Um auf dem Court richtig Gas geben zu können, muss das Bike einige spezielle Features aufweisen, weshalb auch fast jeder ambitionierte Polo-dude ein extra Polorad sein Eigen nennt. Das wohl wichtigste Detail daran ist die superleichte Übersetzung, die ein kontrolliertes Fahren ermöglicht und garantiert, dass man auch bei niedrigsten Geschwindigkeiten nicht ins Wanken gerät. Tuning gehört zum guten Ton. Alle nicht zwingend zum Fahren oder Polospielen benötigten Teile kommen ab. Doch anstatt die großen Felgen vor dem Spiel noch schnell auf Hochglanz zu polieren, werden diese häufig abgeklebt. Schließlich gilt zu vermeiden, dass sich der Schläger in den Speichen verheddert oder der Ball das Laufrad beschädigt. Auch der Ghettoblaster im Lenkerkorb muss für einen deutlich schmaleren Lenker weichen. Den Schlägern gilt besondere Aufmerksamkeit, da sie von vielen Polospielern selbst angefertigt werden. Was man dafür braucht? Im Grunde reicht ein Rohr als Schlägerkopf, ein Stiel als Stiel, Säge, Feile, Zeugs zur Verarbeitung und Heimwerker-Grundkenntnisse zum Angeben.
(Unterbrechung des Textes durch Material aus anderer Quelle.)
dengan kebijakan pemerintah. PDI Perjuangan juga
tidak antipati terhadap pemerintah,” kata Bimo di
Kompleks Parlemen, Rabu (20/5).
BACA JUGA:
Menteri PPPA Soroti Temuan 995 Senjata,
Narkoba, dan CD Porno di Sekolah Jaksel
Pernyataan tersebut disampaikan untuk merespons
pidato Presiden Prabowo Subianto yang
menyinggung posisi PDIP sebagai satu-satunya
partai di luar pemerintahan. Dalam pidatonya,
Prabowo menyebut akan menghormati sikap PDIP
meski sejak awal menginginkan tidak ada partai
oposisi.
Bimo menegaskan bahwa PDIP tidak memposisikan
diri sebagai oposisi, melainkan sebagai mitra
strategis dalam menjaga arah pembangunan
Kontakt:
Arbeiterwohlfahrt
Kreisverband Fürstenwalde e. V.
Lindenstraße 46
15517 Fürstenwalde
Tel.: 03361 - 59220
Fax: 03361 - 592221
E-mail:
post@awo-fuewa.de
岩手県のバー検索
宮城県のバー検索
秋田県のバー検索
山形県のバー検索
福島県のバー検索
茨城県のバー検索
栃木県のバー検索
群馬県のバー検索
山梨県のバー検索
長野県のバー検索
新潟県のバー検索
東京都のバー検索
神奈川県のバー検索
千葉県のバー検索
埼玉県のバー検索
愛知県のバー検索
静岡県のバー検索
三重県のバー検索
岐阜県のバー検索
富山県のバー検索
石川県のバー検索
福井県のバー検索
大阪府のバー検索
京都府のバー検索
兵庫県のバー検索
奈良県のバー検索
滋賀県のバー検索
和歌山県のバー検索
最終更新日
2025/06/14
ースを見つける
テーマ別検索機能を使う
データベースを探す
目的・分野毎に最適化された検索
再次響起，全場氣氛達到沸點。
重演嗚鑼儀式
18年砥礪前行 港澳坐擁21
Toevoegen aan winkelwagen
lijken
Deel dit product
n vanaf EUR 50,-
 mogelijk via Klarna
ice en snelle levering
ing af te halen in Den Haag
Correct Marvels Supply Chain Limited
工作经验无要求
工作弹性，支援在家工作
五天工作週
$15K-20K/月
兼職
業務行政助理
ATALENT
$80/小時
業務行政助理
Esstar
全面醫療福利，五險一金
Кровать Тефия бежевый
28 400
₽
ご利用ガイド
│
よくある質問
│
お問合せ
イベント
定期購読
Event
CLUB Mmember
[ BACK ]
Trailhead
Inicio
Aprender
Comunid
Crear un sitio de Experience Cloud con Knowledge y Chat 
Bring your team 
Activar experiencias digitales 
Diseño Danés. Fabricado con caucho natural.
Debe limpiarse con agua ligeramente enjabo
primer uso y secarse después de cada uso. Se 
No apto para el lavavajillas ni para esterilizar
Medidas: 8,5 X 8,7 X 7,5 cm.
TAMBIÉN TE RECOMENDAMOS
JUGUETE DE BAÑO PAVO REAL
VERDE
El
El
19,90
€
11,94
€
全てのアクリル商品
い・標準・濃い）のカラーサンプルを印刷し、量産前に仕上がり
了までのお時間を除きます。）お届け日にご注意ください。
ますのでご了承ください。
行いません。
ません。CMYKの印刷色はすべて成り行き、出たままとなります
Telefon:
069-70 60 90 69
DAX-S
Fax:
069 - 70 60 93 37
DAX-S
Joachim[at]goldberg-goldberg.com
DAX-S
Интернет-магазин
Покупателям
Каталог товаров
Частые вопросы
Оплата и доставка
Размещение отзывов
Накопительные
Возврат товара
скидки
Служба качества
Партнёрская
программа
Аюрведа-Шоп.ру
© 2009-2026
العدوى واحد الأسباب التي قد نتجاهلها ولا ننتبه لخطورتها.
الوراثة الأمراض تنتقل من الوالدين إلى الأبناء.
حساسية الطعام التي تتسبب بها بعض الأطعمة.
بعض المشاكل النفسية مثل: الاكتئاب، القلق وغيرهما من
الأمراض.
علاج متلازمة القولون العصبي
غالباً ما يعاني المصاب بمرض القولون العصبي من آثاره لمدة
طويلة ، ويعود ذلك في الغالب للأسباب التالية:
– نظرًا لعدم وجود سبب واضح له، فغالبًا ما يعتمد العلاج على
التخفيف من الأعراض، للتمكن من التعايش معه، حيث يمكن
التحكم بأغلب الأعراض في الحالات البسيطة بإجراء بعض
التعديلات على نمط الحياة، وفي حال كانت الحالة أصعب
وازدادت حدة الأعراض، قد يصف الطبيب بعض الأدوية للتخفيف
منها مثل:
Wer sich der Herausforderung nicht gewachsen fühlt, kann sich vertrauensvoll an die Polojungs oder das Internet wenden. Die rohrförmige Form des Schlägerkopfes ist mit Bedacht ausgewählt. Mit der breiten Seite kann man den Ball am besten führen, Tore dürfen nach internationalem Bikepolo-Regelwerk nur mit der schmalen Seite erzielt werden. Nach Feierabend sei dies allerdings „nicht mehr verbindlich“. Hat man all diese Schritte befolgt, kann man endlich seine eigene Partie Bikepolo spielen. Die wichtigsten Regeln besagen, ein Spiel dauert zehn Minuten und bei unabsichtlichem Fußabsetzen muss eine Strafrunde gefahren werden.

Mancher könnte an dieser Stelle schlussfolgern, dass eine Zwittersportart wie diese bestenfalls eine Errungenschaft der außerordentlich kreativen 2000er-Jahre sein könne … siehe Hochhausgolf, Hüpfburgvolleyball oder Neonbadminton bei Nacht. Irrtum. Ein Blick in die Geschichtsbücher offenbart eine ereignisreiche Vergangenheit. In Kurzform: Vor über 100 Jahren in Irland erfunden, zwischenzeitlich sogar olympische Disziplin (1908, bei der Olympiade in London, muss sich die deutsche Auswahl im Finale gegen die irren Iren mit eins zu drei geschlagen geben), danach setzte sich die Bikepolo-Bewegung recht bald auf allen Kontinenten durch, schaffte es allerdings nie in die Riege der klassischen, etablierten oder finanziell stark unterstützten Sportarten. Aber dennoch, Bikepolo als klassische Sportart? Das wollte keiner der Polojungs. Randerscheinungen haben schließlich auch ihre reizvollen Seiten.